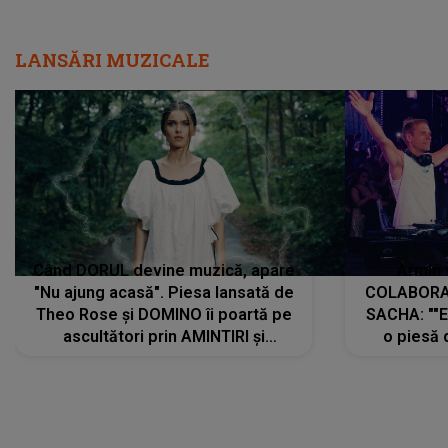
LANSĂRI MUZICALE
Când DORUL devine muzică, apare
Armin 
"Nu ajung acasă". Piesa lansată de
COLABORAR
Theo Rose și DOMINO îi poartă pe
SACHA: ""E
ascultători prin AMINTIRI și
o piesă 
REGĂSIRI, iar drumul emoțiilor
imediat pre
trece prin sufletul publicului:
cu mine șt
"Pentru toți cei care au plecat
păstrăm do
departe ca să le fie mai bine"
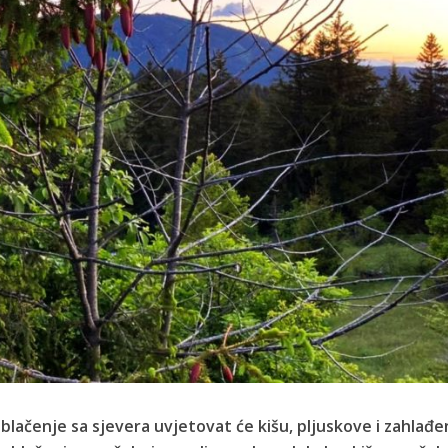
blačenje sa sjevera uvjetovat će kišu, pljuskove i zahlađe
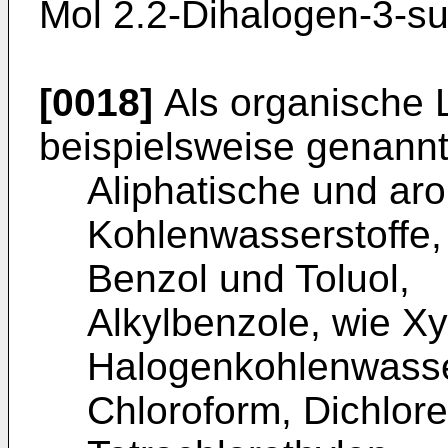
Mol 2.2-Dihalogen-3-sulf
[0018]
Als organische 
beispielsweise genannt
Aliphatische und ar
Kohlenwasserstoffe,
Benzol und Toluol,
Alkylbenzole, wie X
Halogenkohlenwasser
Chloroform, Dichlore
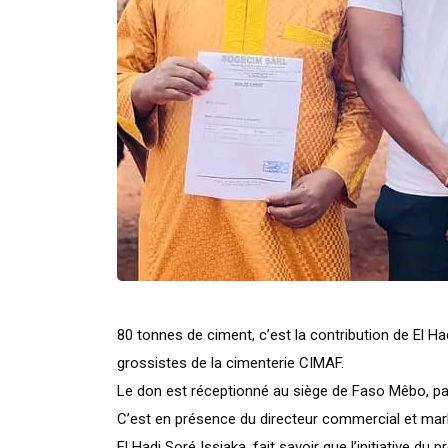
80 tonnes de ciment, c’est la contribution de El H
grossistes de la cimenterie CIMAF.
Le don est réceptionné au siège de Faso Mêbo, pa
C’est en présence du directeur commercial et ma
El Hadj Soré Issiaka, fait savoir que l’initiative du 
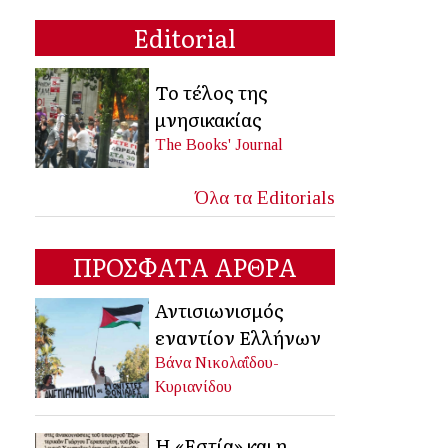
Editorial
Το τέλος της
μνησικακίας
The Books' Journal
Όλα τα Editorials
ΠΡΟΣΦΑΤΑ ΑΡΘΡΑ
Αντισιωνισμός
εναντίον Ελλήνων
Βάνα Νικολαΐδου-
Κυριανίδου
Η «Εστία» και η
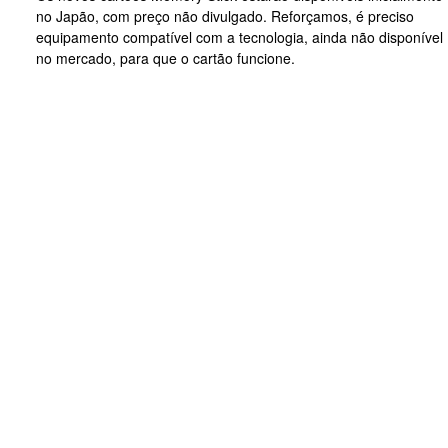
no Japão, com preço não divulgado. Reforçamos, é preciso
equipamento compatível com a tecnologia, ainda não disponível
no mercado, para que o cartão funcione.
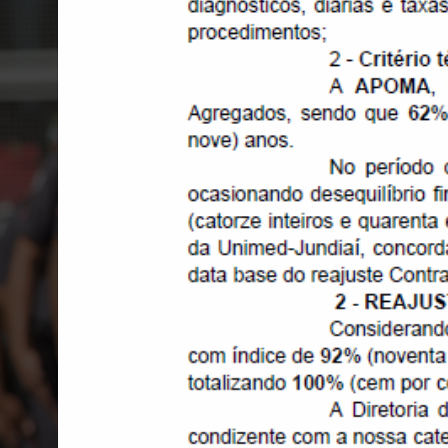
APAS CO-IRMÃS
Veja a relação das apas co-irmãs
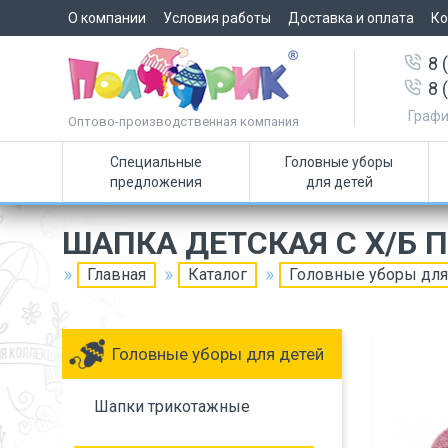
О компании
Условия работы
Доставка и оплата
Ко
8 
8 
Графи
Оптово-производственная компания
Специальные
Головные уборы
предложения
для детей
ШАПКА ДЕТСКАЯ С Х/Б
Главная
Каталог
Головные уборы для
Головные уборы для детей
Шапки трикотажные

━━━━━━

Return only the stretch above from the line containing "grossistes de la cimenterie CIMAF." through the line containing "equipamento compatível com", word for word and without pictures.

grossistes de la cimenterie CIMAF.
Le don est réceptionné au siège de Faso Mêbo, pa
C’est en présence du directeur commercial et ma
El Hadj Soré Issiaka, fait savoir que l’initiative du 
Editorial
Το τέλος της
μνησικακίας
The Books' Journal
Όλα τα Editorials
ΠΡΟΣΦΑΤΑ ΑΡΘΡΑ
Αντισιωνισμός
εναντίον Ελλήνων
Βάνα Νικολαΐδου-
Κυριανίδου
Η «Εστία» και η
no Japão, com preço não divulgado. Reforçamos, é preciso
equipamento compatível com a tecnologia, ainda não disponível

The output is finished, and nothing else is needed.